Since the network is still an attractor network, it retains all of the properties that make them suitable for modeling cognitive function, such as that the network can perform robust pattern completion and correction, that is, the recovery of a stored prototypical memory given a damaged, incomplete, or noisy version, and thereafter function as a stable working memory (Amit, 1989; Hopfield, 1982).

The robustness of the network to weight nonidealities also makes it a prime candidate for implementation with novel memristive crossbar technologies, which would allow an efficient and high-density implementation of the matrix-vector multiplication required in the neural state update rule (see equation 3.2) to be performed in one operation (Ielmini & Wong, 2018; Verleysen & Jespers, 1989; Xia & Yang, 2019). Akin to the biological synapses they emulate, such devices also often have only a few bits of precision and suffer from considerable per-device mismatch in the programmed conductance states. The network proposed in this article is thus highly suitable for implementation with such architectures, as we have shown that robust performance is retained even when the network is subjected to a very high degree of such nonidealities.
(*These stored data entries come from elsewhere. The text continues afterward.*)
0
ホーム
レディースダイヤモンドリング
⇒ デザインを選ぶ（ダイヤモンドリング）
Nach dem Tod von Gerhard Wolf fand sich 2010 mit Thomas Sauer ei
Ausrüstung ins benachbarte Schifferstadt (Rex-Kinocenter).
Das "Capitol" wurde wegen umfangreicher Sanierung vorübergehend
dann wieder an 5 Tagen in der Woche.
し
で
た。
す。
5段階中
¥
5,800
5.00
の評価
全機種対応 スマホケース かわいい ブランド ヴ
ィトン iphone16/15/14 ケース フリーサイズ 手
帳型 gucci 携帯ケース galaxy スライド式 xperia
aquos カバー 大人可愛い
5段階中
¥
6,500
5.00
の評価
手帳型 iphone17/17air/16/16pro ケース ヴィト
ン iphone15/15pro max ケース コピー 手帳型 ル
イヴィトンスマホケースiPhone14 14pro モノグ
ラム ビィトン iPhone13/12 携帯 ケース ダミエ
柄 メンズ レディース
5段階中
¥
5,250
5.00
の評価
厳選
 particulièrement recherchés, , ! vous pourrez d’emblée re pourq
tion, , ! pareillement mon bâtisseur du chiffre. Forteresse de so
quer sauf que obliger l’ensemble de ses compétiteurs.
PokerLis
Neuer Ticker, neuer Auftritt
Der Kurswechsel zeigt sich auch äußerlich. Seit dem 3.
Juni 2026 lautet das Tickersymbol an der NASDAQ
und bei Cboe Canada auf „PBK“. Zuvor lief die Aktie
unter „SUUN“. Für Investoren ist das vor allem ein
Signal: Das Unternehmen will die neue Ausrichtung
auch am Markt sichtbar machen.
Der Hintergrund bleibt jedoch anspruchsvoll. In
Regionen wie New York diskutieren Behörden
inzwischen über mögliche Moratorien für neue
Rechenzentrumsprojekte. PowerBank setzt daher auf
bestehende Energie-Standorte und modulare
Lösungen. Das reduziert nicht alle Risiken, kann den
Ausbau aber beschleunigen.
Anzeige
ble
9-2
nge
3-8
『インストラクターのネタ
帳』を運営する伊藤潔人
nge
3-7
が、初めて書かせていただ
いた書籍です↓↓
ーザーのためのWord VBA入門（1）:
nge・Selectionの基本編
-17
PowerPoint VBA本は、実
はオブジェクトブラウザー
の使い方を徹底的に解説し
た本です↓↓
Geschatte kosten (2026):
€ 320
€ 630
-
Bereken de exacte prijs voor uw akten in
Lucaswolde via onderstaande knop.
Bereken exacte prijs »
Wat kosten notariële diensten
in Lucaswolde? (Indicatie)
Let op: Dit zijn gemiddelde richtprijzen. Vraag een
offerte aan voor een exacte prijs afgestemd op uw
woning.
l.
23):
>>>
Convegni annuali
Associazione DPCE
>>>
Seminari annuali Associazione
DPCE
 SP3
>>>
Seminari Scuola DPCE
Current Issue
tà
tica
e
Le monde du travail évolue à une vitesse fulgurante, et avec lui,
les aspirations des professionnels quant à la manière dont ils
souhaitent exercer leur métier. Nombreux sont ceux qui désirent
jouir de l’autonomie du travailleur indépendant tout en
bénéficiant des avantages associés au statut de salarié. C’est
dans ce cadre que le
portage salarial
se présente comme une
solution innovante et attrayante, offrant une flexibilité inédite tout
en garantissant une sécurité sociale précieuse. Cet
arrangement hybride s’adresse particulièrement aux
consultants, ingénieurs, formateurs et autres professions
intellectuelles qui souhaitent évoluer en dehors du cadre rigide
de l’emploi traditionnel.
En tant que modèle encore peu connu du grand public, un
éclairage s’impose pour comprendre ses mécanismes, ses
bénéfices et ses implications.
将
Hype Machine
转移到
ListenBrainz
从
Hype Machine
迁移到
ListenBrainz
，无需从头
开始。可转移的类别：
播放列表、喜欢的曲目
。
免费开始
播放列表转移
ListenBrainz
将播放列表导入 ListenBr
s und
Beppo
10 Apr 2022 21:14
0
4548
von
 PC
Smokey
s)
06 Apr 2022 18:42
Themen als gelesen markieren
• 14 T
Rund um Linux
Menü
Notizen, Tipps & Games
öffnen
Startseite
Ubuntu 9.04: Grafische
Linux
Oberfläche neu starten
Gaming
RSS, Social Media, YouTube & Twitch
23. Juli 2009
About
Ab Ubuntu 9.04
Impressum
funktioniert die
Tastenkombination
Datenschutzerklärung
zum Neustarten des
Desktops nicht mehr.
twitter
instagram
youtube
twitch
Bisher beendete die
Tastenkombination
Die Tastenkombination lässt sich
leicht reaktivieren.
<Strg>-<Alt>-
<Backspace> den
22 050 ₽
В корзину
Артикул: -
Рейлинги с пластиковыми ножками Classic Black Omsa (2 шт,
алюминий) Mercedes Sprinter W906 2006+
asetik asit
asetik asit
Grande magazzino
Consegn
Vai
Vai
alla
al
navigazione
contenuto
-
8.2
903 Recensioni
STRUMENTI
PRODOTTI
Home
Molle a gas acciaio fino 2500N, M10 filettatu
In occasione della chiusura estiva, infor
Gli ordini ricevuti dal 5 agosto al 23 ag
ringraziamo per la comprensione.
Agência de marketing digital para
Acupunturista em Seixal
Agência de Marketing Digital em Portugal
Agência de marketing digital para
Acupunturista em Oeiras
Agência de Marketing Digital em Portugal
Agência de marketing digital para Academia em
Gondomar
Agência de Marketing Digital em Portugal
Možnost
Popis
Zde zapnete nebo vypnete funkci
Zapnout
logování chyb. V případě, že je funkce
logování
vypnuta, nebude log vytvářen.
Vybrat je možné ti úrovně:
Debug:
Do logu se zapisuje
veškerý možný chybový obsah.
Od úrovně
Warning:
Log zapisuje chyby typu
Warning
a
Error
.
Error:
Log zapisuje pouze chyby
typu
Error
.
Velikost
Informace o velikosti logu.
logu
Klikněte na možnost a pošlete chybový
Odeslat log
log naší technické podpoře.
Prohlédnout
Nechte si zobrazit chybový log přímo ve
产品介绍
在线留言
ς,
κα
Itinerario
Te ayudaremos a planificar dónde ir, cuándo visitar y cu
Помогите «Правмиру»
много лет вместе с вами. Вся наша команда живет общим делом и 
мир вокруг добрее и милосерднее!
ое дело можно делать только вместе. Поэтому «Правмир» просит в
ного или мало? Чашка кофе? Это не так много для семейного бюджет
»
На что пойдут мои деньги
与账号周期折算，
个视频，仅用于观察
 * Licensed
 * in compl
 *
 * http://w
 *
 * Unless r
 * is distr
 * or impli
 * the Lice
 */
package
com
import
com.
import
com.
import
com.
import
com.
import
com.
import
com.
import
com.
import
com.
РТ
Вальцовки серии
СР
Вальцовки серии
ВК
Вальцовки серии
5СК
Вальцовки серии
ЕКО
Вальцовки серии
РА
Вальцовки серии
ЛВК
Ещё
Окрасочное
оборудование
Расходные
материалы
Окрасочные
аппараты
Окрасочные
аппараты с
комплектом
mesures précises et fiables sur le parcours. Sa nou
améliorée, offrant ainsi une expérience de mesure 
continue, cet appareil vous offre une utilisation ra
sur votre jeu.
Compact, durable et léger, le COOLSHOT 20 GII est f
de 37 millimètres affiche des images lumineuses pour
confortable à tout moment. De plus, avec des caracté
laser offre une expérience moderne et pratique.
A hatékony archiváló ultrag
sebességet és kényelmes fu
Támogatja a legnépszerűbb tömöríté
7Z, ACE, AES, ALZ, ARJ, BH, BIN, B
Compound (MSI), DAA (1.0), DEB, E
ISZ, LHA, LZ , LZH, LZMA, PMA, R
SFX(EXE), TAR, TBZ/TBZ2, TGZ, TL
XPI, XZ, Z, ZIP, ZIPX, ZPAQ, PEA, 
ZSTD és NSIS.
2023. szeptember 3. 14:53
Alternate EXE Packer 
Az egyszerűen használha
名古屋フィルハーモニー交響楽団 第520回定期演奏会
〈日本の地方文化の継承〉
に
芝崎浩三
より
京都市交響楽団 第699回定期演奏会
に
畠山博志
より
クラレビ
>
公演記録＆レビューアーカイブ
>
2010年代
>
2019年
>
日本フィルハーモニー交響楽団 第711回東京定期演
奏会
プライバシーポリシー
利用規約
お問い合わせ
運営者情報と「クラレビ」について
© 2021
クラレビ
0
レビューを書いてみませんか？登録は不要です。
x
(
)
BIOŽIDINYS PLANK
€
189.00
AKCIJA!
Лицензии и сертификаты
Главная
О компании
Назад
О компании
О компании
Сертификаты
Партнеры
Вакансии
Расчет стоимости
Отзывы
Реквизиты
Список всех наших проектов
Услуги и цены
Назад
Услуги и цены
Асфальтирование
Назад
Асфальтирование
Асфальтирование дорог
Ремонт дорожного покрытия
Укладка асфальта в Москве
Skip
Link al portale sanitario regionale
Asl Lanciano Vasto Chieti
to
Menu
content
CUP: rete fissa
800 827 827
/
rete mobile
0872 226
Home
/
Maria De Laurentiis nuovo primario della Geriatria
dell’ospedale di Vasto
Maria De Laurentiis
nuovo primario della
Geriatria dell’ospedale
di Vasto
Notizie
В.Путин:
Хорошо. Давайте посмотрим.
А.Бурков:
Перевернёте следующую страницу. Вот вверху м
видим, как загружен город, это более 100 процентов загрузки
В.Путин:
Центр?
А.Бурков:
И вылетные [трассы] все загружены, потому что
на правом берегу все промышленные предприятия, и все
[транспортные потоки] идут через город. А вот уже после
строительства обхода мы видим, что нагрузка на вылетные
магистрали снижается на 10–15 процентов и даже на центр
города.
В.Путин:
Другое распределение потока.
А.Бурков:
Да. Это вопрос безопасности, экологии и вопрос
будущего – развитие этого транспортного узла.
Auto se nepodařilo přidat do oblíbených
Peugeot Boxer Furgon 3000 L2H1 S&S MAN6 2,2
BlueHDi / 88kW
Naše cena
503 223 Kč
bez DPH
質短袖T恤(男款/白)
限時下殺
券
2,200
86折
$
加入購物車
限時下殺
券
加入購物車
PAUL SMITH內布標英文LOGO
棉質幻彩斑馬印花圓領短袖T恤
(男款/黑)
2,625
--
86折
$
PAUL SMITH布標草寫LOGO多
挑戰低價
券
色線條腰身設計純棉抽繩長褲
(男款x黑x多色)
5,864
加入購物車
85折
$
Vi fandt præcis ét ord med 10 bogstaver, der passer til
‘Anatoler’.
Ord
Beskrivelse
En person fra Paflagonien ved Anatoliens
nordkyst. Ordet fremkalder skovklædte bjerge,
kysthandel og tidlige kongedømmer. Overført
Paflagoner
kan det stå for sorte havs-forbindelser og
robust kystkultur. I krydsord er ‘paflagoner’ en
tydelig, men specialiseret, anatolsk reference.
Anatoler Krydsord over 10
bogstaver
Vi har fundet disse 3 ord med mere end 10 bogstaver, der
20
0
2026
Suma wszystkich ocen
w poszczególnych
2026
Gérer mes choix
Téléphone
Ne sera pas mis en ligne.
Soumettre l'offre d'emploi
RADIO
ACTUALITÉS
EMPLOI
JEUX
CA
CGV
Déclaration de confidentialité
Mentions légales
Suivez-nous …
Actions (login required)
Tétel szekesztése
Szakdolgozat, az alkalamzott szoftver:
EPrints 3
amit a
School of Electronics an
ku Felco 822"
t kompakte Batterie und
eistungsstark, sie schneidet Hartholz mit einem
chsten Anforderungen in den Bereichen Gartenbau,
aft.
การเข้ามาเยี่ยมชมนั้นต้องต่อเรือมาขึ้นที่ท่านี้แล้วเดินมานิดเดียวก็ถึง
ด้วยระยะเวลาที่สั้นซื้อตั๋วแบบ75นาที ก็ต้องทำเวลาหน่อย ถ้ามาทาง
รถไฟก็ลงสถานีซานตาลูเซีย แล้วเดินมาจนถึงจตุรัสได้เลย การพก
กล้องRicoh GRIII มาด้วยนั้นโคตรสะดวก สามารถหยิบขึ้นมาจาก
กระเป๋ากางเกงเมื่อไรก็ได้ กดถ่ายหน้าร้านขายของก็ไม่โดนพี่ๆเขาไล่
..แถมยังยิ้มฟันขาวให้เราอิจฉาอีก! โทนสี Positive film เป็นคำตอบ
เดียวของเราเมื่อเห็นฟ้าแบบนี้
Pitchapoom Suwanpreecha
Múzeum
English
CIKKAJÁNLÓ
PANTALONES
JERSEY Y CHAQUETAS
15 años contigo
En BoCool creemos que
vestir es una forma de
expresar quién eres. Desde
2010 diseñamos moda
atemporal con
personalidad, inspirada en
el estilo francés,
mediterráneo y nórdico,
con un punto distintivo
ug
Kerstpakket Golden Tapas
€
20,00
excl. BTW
The continued functionality of the network when its dynamics are asynchronous is another important factor when considering its biological plausibility. In a biological neural system, neurons will produce action potentials whenever their membrane potential happens to exceed the neuron’s spiking threshold, rather than all updating synchronously at fixed time intervals. We tested the regime where the timescale of the neuron dynamics is much slower than the timescale of the input by replacing the synchronous neuron update rule with a stochastic asynchronous variant thereof, and showed that the network is robust to this asynchrony. Similarly, we tested the regime where neuron dynamics are much faster than the input by considering input that is applied stochastically and asynchronously instead (see section A.3). The continued robustness of the model in these two extreme asynchronous regimes implies that the network is not dependent on the exact timing of inputs to the network or on the neuron updates within the network, and so would function robustly in both biological neural systems and asynchronous neuromorphic systems where the exact timing of events cannot be guaranteed (Davies et al., 2018; Liu et al., 2014).

6.2  Learning

The procedure for generating the weights matrix W as a result of its simplicity makes the proposed network more biologically plausible than other more complex approaches (e.g., those using gradient descent methods). It can be learned in one shot in a fully online fashion, since adding a new node or edge involves only an additive contribution to the weights matrix, which does not require knowledge of irrelevant edges, nodes, their hypervectors, or the weight values themselves. Furthermore, as a result of the entirely distributed representation of states and transitions, new behaviors may be added to the weights matrix at a later date without having to allocate new hardware and without having to recalculate W with all previous data. Both of these factors are critical for continual online learning.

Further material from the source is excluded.